INSTRUCTIONS FOR THE TASK:
Lines from the entries below that hold "Gutters" form the answer; copy all of them.

*** DATA PROVIDED Section Begins ***

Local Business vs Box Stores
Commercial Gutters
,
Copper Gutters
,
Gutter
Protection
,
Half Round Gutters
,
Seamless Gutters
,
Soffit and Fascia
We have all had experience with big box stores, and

*** DATA PROVIDED Section Ends ***

RESULT:
Commercial Gutters
Copper Gutters
Half Round Gutters
Seamless Gutters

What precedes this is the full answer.